Page segmentation data
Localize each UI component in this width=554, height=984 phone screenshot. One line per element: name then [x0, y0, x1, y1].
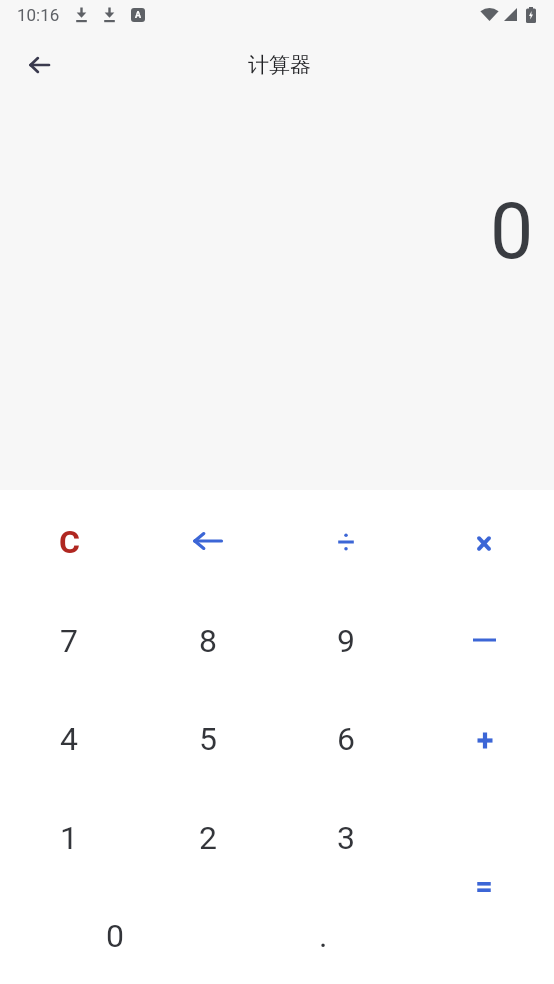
staticText: 2 — [199, 819, 217, 857]
button[interactable] — [277, 493, 415, 591]
button[interactable]: C — [0, 493, 138, 591]
button[interactable] — [415, 789, 553, 984]
button[interactable]: 3 — [277, 789, 415, 887]
staticText: 4 — [60, 720, 78, 758]
button[interactable] — [15, 41, 63, 89]
button[interactable]: 0 — [46, 887, 184, 984]
staticText: 0 — [106, 917, 124, 955]
button[interactable]: 8 — [139, 592, 277, 690]
button[interactable] — [415, 591, 553, 689]
button[interactable]: 6 — [277, 690, 415, 788]
staticText: 9 — [337, 622, 355, 660]
button[interactable]: 7 — [0, 592, 138, 690]
staticText: 1 — [60, 819, 78, 857]
staticText: . — [319, 917, 328, 955]
button[interactable] — [139, 492, 277, 590]
button[interactable]: 9 — [277, 592, 415, 690]
button[interactable]: 1 — [0, 789, 138, 887]
staticText: 3 — [337, 819, 355, 857]
staticText: C — [59, 523, 80, 561]
staticText: 5 — [199, 720, 217, 758]
button[interactable] — [416, 691, 554, 789]
button[interactable]: 5 — [139, 690, 277, 788]
button[interactable] — [415, 494, 553, 592]
button[interactable]: 4 — [0, 690, 138, 788]
staticText: 计算器 — [248, 52, 311, 78]
staticText: A — [135, 10, 142, 21]
button[interactable]: . — [254, 887, 392, 984]
staticText: 8 — [199, 622, 217, 660]
staticText: 6 — [337, 720, 355, 758]
staticText: 10:16 — [17, 5, 60, 25]
staticText: 0 — [490, 187, 534, 277]
staticText: 7 — [60, 622, 78, 660]
button[interactable]: 2 — [139, 789, 277, 887]
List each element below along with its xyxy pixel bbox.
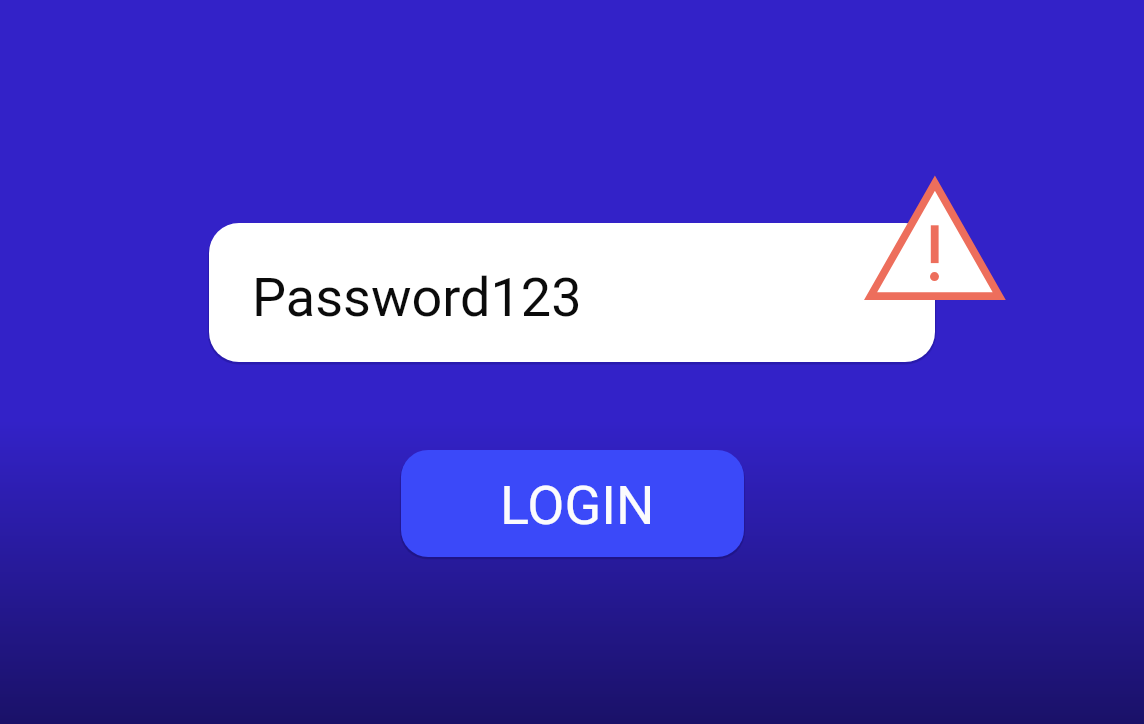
button[interactable]: Password field: [209, 223, 935, 362]
staticText: LOGIN: [500, 474, 655, 537]
other: Password warning: [856, 168, 1012, 308]
staticText: Password123: [252, 266, 582, 329]
button[interactable]: LOGIN: [401, 450, 744, 557]
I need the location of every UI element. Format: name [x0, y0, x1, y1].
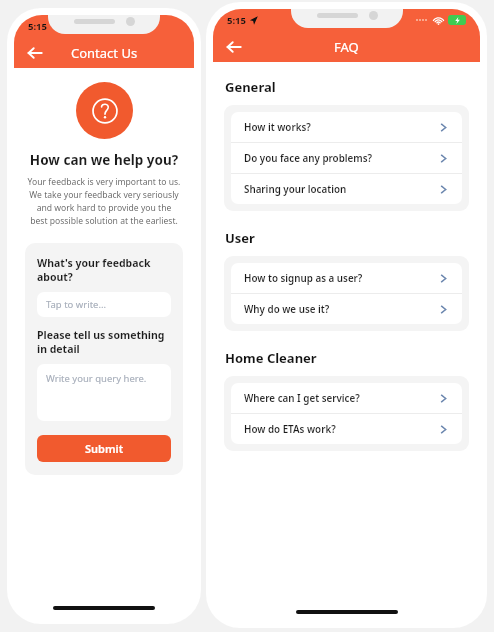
staticText: Contact Us [71, 44, 138, 62]
button[interactable]: How to signup as a user? [231, 263, 462, 293]
button[interactable]: Submit [37, 435, 171, 462]
staticText: Home Cleaner [225, 349, 317, 367]
button[interactable]: How do ETAs work? [231, 414, 462, 444]
staticText: 5:15 [28, 20, 47, 33]
staticText: How to signup as a user? [244, 272, 363, 285]
staticText: Where can I get service? [244, 392, 360, 405]
staticText: What's your feedback about? [37, 256, 171, 284]
staticText: Sharing your location [244, 183, 347, 196]
staticText: Write your query here. [46, 372, 147, 385]
staticText: How it works? [244, 121, 311, 134]
staticText: 5:15 [227, 14, 246, 27]
staticText: Tap to write... [46, 298, 107, 311]
button[interactable]: Back [219, 32, 249, 62]
staticText: Submit [85, 441, 124, 456]
button[interactable]: Why do we use it? [231, 294, 462, 324]
button[interactable]: Where can I get service? [231, 383, 462, 413]
staticText: User [225, 229, 255, 247]
staticText: Your feedback is very important to us. W… [27, 176, 181, 227]
button[interactable]: Sharing your location [231, 174, 462, 204]
button[interactable]: Write your query here. [37, 364, 171, 421]
button[interactable]: How it works? [231, 112, 462, 142]
staticText: Why do we use it? [244, 303, 330, 316]
staticText: How do ETAs work? [244, 423, 336, 436]
button[interactable]: Back [20, 38, 50, 68]
button[interactable]: Tap to write... [37, 292, 171, 317]
staticText: Please tell us something in detail [37, 328, 171, 356]
staticText: How can we help you? [14, 151, 194, 169]
button[interactable]: Do you face any problems? [231, 143, 462, 173]
staticText: Do you face any problems? [244, 152, 373, 165]
staticText: General [225, 78, 276, 96]
staticText: FAQ [334, 38, 359, 56]
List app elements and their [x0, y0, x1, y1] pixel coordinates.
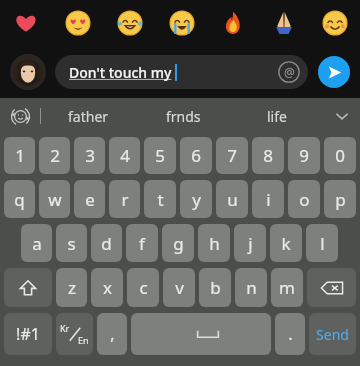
- staticText: e: [85, 188, 95, 211]
- button[interactable]: Smiling: [309, 0, 360, 45]
- staticText: l: [320, 232, 325, 255]
- staticText: @: [284, 64, 295, 80]
- button[interactable]: 4: [109, 137, 140, 174]
- button[interactable]: d: [91, 224, 122, 262]
- button[interactable]: life: [230, 98, 324, 134]
- button[interactable]: Don't touch my: [55, 55, 308, 89]
- button[interactable]: Send: [318, 56, 350, 88]
- button[interactable]: 0: [324, 137, 356, 174]
- staticText: 9: [299, 144, 309, 167]
- button[interactable]: m: [271, 268, 303, 307]
- staticText: 5: [155, 144, 165, 167]
- button[interactable]: Space: [131, 313, 271, 355]
- button[interactable]: b: [199, 268, 231, 307]
- staticText: j: [248, 232, 253, 255]
- staticText: f: [139, 232, 145, 255]
- staticText: Don't touch my: [69, 63, 172, 82]
- staticText: y: [192, 188, 201, 211]
- staticText: u: [227, 188, 238, 211]
- button[interactable]: Laughing: [104, 0, 156, 45]
- button[interactable]: 9: [288, 137, 320, 174]
- button[interactable]: 3: [74, 137, 105, 174]
- button[interactable]: c: [127, 268, 159, 307]
- staticText: father: [68, 107, 109, 126]
- staticText: En: [78, 334, 89, 346]
- button[interactable]: 8: [252, 137, 284, 174]
- staticText: c: [139, 276, 148, 299]
- staticText: z: [68, 276, 76, 299]
- staticText: frnds: [166, 107, 201, 126]
- button[interactable]: frnds: [136, 98, 230, 134]
- button[interactable]: Fire: [207, 0, 258, 45]
- button[interactable]: y: [180, 180, 212, 218]
- staticText: p: [335, 188, 346, 211]
- button[interactable]: h: [198, 224, 230, 262]
- staticText: n: [246, 276, 257, 299]
- button[interactable]: Praying hands: [258, 0, 309, 45]
- staticText: r: [121, 188, 129, 211]
- button[interactable]: ,: [97, 313, 127, 355]
- button[interactable]: a: [21, 224, 52, 262]
- button[interactable]: s: [56, 224, 87, 262]
- button[interactable]: t: [144, 180, 176, 218]
- button[interactable]: !#1: [4, 313, 52, 355]
- staticText: i: [266, 188, 271, 211]
- staticText: Send: [316, 325, 349, 344]
- button[interactable]: father: [41, 98, 136, 134]
- button[interactable]: n: [235, 268, 267, 307]
- button[interactable]: e: [74, 180, 105, 218]
- button[interactable]: w: [39, 180, 70, 218]
- button[interactable]: 1: [4, 137, 35, 174]
- button[interactable]: Profile avatar: [10, 54, 46, 90]
- button[interactable]: v: [163, 268, 195, 307]
- staticText: k: [281, 232, 291, 255]
- button[interactable]: .: [275, 313, 305, 355]
- button[interactable]: 7: [216, 137, 248, 174]
- button[interactable]: r: [109, 180, 140, 218]
- button[interactable]: g: [162, 224, 194, 262]
- button[interactable]: u: [216, 180, 248, 218]
- button[interactable]: Send: [309, 313, 356, 355]
- staticText: 4: [120, 144, 130, 167]
- button[interactable]: z: [56, 268, 87, 307]
- button[interactable]: x: [91, 268, 123, 307]
- staticText: life: [267, 107, 287, 126]
- button[interactable]: Heart: [0, 0, 52, 45]
- staticText: 0: [335, 144, 345, 167]
- staticText: Kr: [60, 322, 70, 334]
- staticText: .: [288, 323, 293, 345]
- staticText: g: [173, 232, 184, 255]
- button[interactable]: 2: [39, 137, 70, 174]
- staticText: 7: [227, 144, 237, 167]
- button[interactable]: 6: [180, 137, 212, 174]
- staticText: 6: [191, 144, 201, 167]
- button[interactable]: f: [126, 224, 158, 262]
- button[interactable]: 5: [144, 137, 176, 174]
- staticText: a: [32, 232, 42, 255]
- button[interactable]: Crying: [156, 0, 207, 45]
- button[interactable]: i: [252, 180, 284, 218]
- button[interactable]: Backspace: [307, 268, 356, 307]
- button[interactable]: p: [324, 180, 356, 218]
- button[interactable]: Shift: [4, 268, 52, 307]
- button[interactable]: Emoji suggestions: [0, 98, 40, 134]
- staticText: b: [210, 276, 221, 299]
- staticText: q: [14, 188, 25, 211]
- button[interactable]: Heart eyes: [52, 0, 104, 45]
- button[interactable]: o: [288, 180, 320, 218]
- button[interactable]: Expand suggestions: [324, 98, 360, 134]
- button[interactable]: q: [4, 180, 35, 218]
- staticText: 2: [50, 144, 60, 167]
- staticText: v: [175, 276, 184, 299]
- staticText: ,: [110, 323, 115, 345]
- staticText: o: [299, 188, 310, 211]
- button[interactable]: Language: [56, 313, 93, 355]
- button[interactable]: j: [234, 224, 266, 262]
- staticText: 8: [263, 144, 273, 167]
- staticText: x: [103, 276, 112, 299]
- staticText: w: [48, 188, 62, 211]
- button[interactable]: k: [270, 224, 302, 262]
- button[interactable]: Mention: [278, 61, 300, 83]
- button[interactable]: l: [306, 224, 338, 262]
- staticText: t: [157, 188, 164, 211]
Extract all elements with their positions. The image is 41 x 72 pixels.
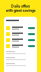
staticText: Daily offers [11,4,30,8]
staticText: with great savings [6,8,36,13]
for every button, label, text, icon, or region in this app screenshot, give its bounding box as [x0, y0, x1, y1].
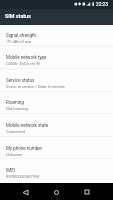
staticText: CDMA - EvDo rev. B: [6, 61, 40, 66]
staticText: Signal strength: [6, 33, 37, 38]
staticText: Service status: [6, 78, 35, 83]
button[interactable]: Home: [47, 183, 65, 200]
staticText: Unknown: [6, 152, 23, 157]
button[interactable]: Back: [16, 183, 34, 200]
staticText: -75 dBm 0 asu: [6, 39, 32, 44]
staticText: IMEI: [6, 168, 15, 173]
staticText: SIM status: [5, 13, 31, 19]
button[interactable]: Mobile network type: [0, 47, 113, 70]
button[interactable]: Roaming: [0, 92, 113, 115]
staticText: Mobile network type: [6, 55, 47, 60]
button[interactable]: Mobile network state: [0, 115, 113, 138]
button[interactable]: My phone number: [0, 138, 113, 161]
button[interactable]: Recents: [78, 183, 96, 200]
staticText: Not roaming: [6, 106, 28, 111]
button[interactable]: Service status: [0, 70, 113, 93]
staticText: Voice: In service / Data: In service: [6, 84, 65, 89]
staticText: My phone number: [6, 146, 43, 151]
button[interactable]: IMEI: [0, 160, 113, 183]
staticText: 990002341867994: [6, 174, 40, 179]
staticText: Mobile network state: [6, 123, 49, 128]
staticText: Connected: [6, 129, 25, 134]
staticText: 22:23: [96, 2, 108, 8]
button[interactable]: Signal strength: [0, 25, 113, 48]
staticText: Roaming: [6, 100, 24, 105]
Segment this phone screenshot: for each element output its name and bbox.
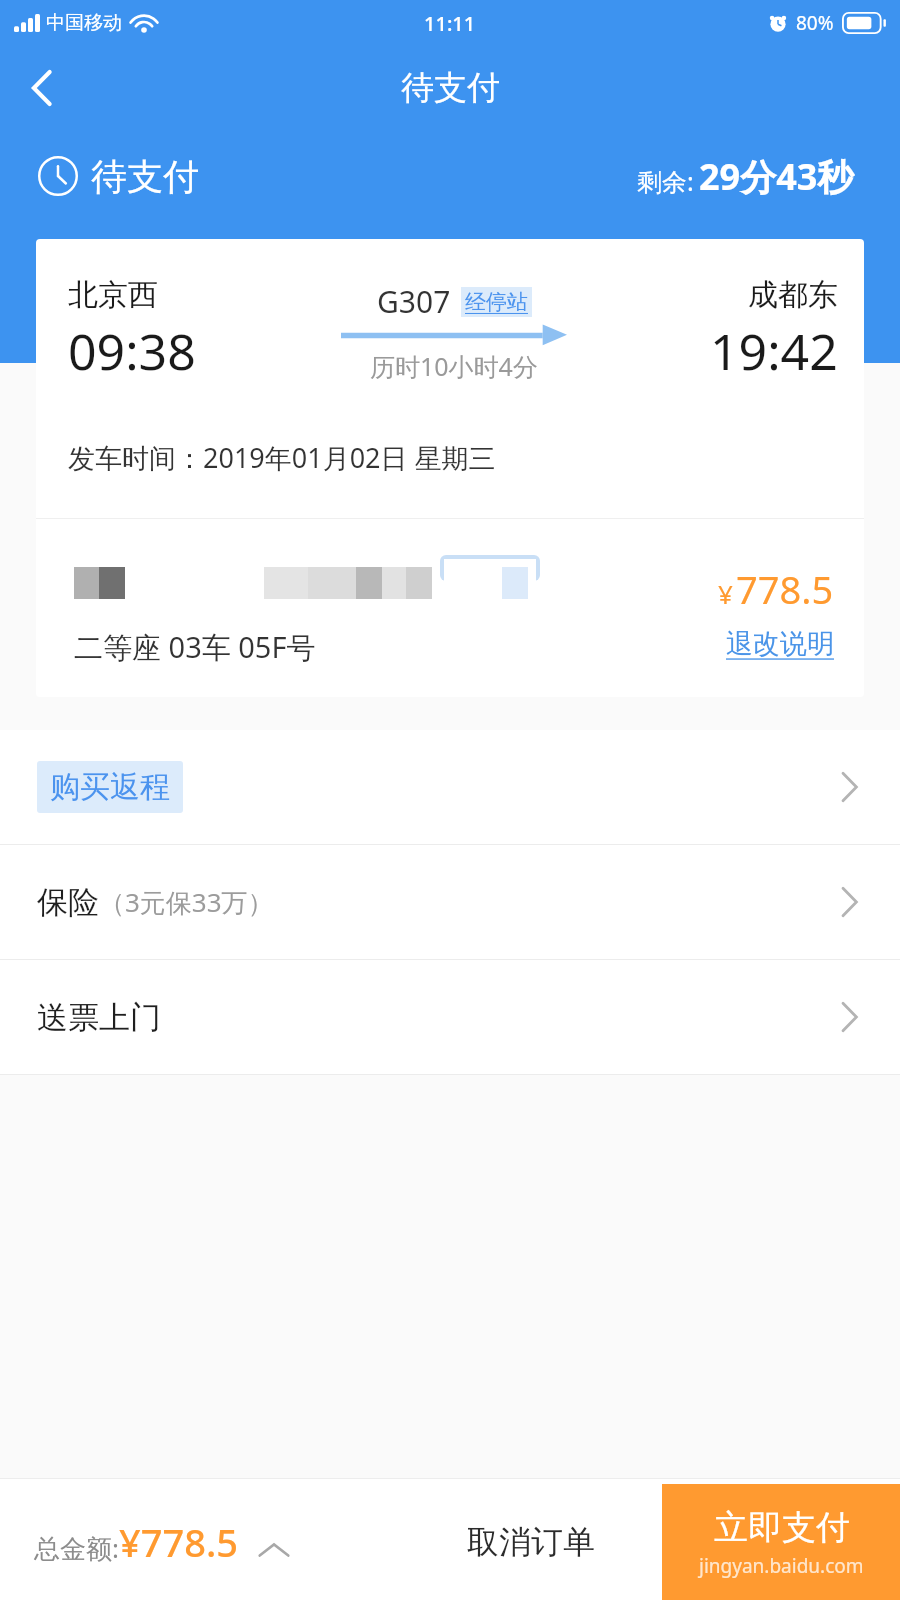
staticText: 购买返程 bbox=[50, 768, 170, 806]
staticText: 778.5 bbox=[736, 563, 834, 615]
staticText: 保险 bbox=[37, 883, 99, 922]
staticText: ¥778.5 bbox=[119, 1516, 239, 1568]
button[interactable]: 返回 bbox=[0, 46, 84, 129]
staticText: 二等座 03车 05F号 bbox=[74, 627, 316, 667]
staticText: 历时10小时4分 bbox=[370, 349, 538, 383]
button[interactable]: 总金额: bbox=[34, 1516, 291, 1568]
button[interactable]: 经停站 bbox=[465, 289, 528, 315]
staticText: 发车时间：2019年01月02日 星期三 bbox=[68, 439, 496, 476]
other: 展开明细 bbox=[257, 1540, 291, 1560]
staticText: 经停站 bbox=[465, 289, 528, 315]
staticText: 80% bbox=[796, 10, 834, 36]
staticText: 09:38 bbox=[68, 317, 196, 385]
staticText: 总金额: bbox=[34, 1530, 119, 1566]
staticText: 19:42 bbox=[710, 317, 838, 385]
button[interactable]: 购买返程 bbox=[0, 730, 900, 844]
staticText: 中国移动 bbox=[46, 11, 122, 35]
button[interactable]: 退改说明 bbox=[726, 627, 834, 661]
staticText: （3元保33万） bbox=[99, 884, 274, 920]
staticText: jingyan.baidu.com bbox=[699, 1553, 864, 1579]
staticText: 送票上门 bbox=[37, 998, 161, 1037]
staticText: 取消订单 bbox=[467, 1522, 595, 1562]
staticText: 11:11 bbox=[424, 10, 476, 37]
button[interactable]: 送票上门 bbox=[0, 960, 900, 1074]
button[interactable]: 取消订单 bbox=[455, 1508, 607, 1576]
staticText: 成都东 bbox=[748, 276, 838, 314]
staticText: 剩余: bbox=[637, 164, 694, 198]
staticText: 立即支付 bbox=[714, 1506, 850, 1549]
staticText: 退改说明 bbox=[726, 627, 834, 661]
staticText: 待支付 bbox=[91, 154, 199, 199]
staticText: ¥ bbox=[718, 576, 733, 611]
button[interactable]: 保险 bbox=[0, 845, 900, 959]
staticText: 待支付 bbox=[401, 67, 500, 109]
button[interactable]: 立即支付 bbox=[662, 1484, 900, 1600]
staticText: 北京西 bbox=[68, 276, 158, 314]
staticText: 29分43秒 bbox=[699, 152, 854, 201]
staticText: G307 bbox=[377, 281, 451, 322]
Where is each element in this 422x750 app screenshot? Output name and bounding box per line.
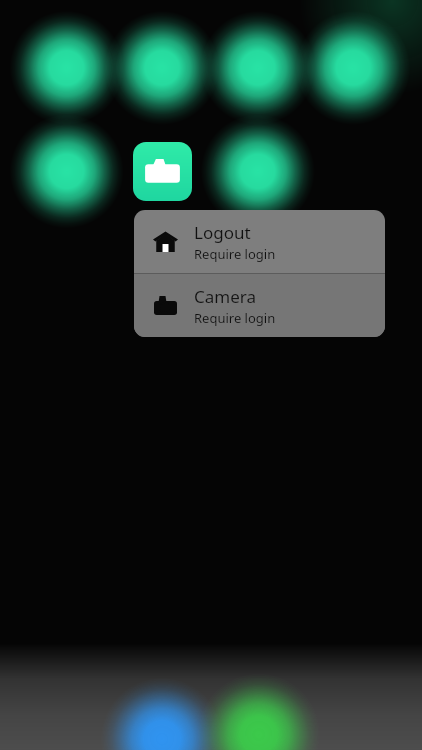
other: Camera	[148, 296, 182, 315]
button[interactable]: Camera	[134, 274, 385, 337]
staticText: Require login	[194, 309, 276, 327]
staticText: Camera	[194, 285, 256, 308]
staticText: Logout	[194, 221, 251, 244]
other: Logout	[148, 231, 182, 252]
button[interactable]: Logout	[134, 210, 385, 273]
button[interactable]: Camera app	[133, 142, 192, 201]
staticText: Require login	[194, 245, 276, 263]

=== Exercise prompt ===
If a line of the data contains the string "退改说明", count it; then give the total alone.

=== Task answer ===
2